A high throughput generative vector autoregression model for stochastic synapses.

Tyler Hennen, Alexander Elias, Jean-François Nodin, Gabriel Molas, Rainer Waser, Dirk J Wouters, Daniel Bedau
Author Information
  1. Tyler Hennen: Institut für Werkstoffe der Elektrotechnik 2 (IWE II), RWTH Aachen University, Aachen, Germany.
  2. Alexander Elias: Western Digital San Jose Research Center, San Jose, CA, United States.
  3. Jean-François Nodin: CEA, LETI, Grenoble, France.
  4. Gabriel Molas: CEA, LETI, Grenoble, France.

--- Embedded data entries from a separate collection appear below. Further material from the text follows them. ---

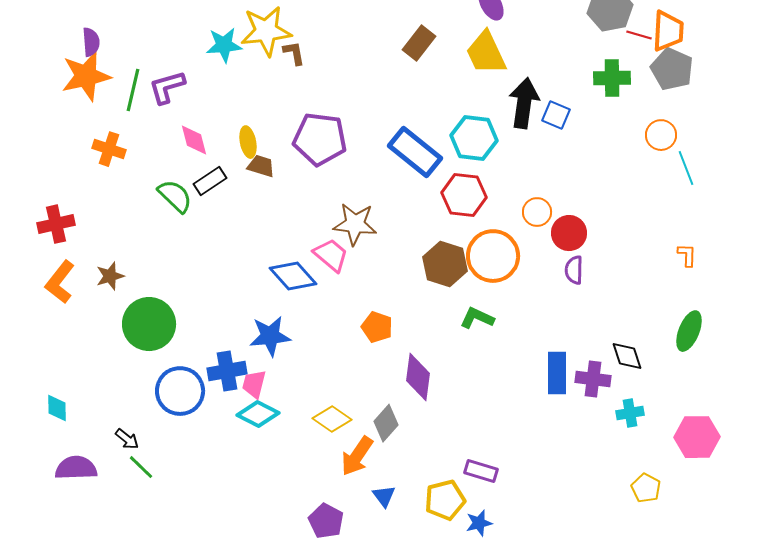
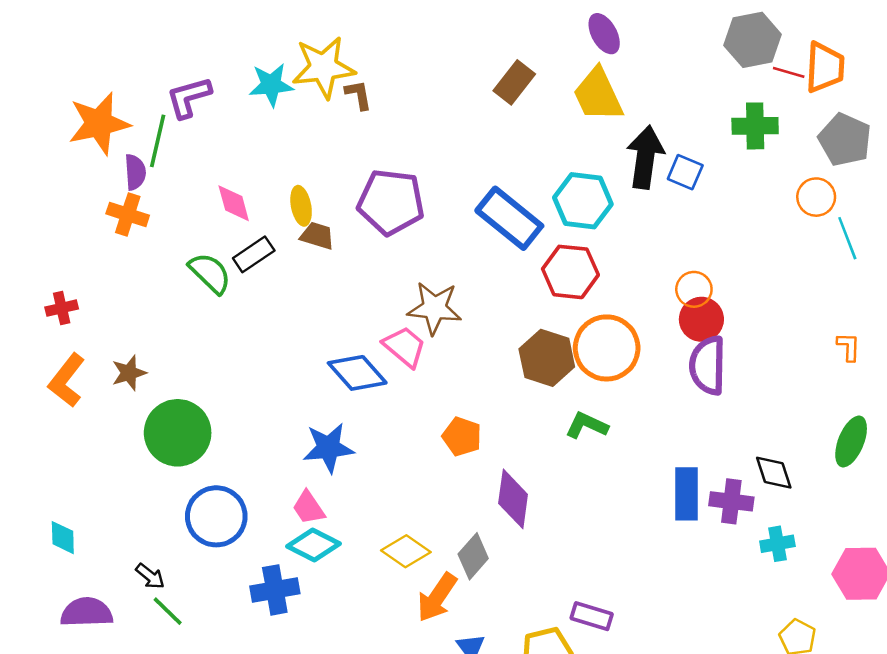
purple semicircle: (91, 42) -> (135, 172), moved
gray pentagon: (672, 69) -> (845, 140), moved
purple L-shape: (167, 87) -> (189, 97), moved
orange circle: (537, 212) -> (694, 289), moved
red cross: (56, 224) -> (62, 308), size x0.7
purple semicircle: (574, 270) -> (708, 365), size x1.6
blue cross: (227, 371) -> (275, 590), moved
pink trapezoid: (254, 384) -> (309, 508), turned -48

  5. Rainer Waser: Institut für Werkstoffe der Elektrotechnik 2 (IWE II), RWTH Aachen University, Aachen, Germany.
  6. Dirk J Wouters: Institut für Werkstoffe der Elektrotechnik 2 (IWE II), RWTH Aachen University, Aachen, Germany.

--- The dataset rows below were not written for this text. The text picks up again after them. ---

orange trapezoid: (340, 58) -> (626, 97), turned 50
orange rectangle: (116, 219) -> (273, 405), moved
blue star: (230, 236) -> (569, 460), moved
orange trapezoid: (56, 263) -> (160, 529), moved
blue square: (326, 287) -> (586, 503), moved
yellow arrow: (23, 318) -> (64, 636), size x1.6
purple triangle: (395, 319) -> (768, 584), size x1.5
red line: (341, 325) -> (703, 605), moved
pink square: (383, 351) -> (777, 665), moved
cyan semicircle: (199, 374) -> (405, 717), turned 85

  7. Daniel Bedau: Western Digital San Jose Research Center, San Jose, CA, United States.

Abstract

By imitating the synaptic connectivity and plasticity of the brain, emerging electronic nanodevices offer new opportunities as the building blocks of neuromorphic systems. One challenge for large-scale simulations of computational architectures based on emerging devices is to accurately capture device response, hysteresis, noise, and the covariance structure in the temporal domain as well as between the different device parameters. We address this challenge with a high throughput generative model for synaptic arrays that is based on a recently available type of electrical measurement data for resistive memory cells. We map this real-world data onto a vector autoregressive stochastic process to accurately reproduce the device parameters and their cross-correlation structure. While closely matching the measured data, our model is still very fast; we provide parallelized implementations for both CPUs and GPUs and demonstrate array sizes above one billion cells and throughputs exceeding one hundred million weight updates per second, above the pixel rate of a 30 frames/s 4K video stream.